Return exactly those lines of the material that fall between the line with "Deny (389, 592)" and the final line, both included.

####

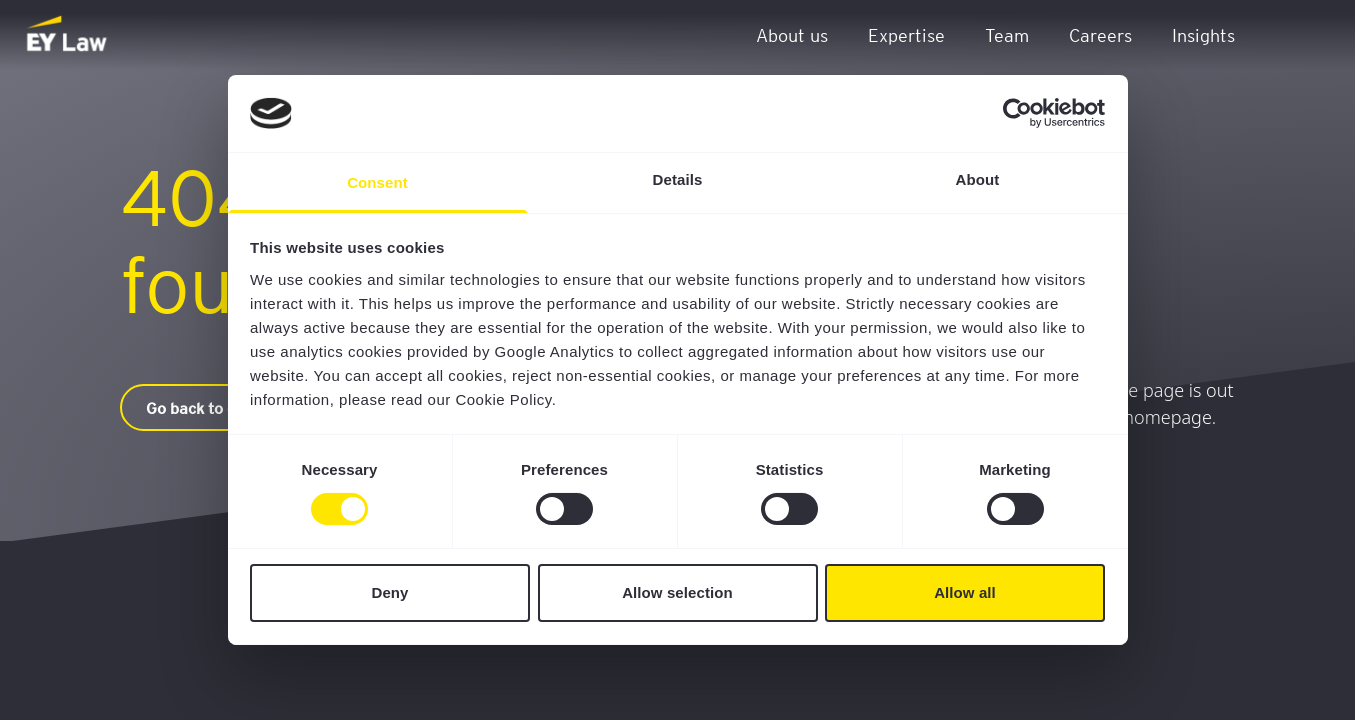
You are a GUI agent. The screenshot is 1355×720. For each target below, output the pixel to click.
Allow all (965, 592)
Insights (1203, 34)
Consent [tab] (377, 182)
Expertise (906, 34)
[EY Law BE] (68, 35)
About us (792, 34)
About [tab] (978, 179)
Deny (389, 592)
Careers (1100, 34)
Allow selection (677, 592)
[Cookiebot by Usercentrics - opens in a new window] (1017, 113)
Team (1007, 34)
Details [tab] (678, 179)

####

Written reply —
Deny (389, 592)
Careers (1100, 34)
Allow selection (677, 592)
[Cookiebot by Usercentrics - opens in a new window] (1017, 113)
Team (1007, 34)
Details [tab] (678, 179)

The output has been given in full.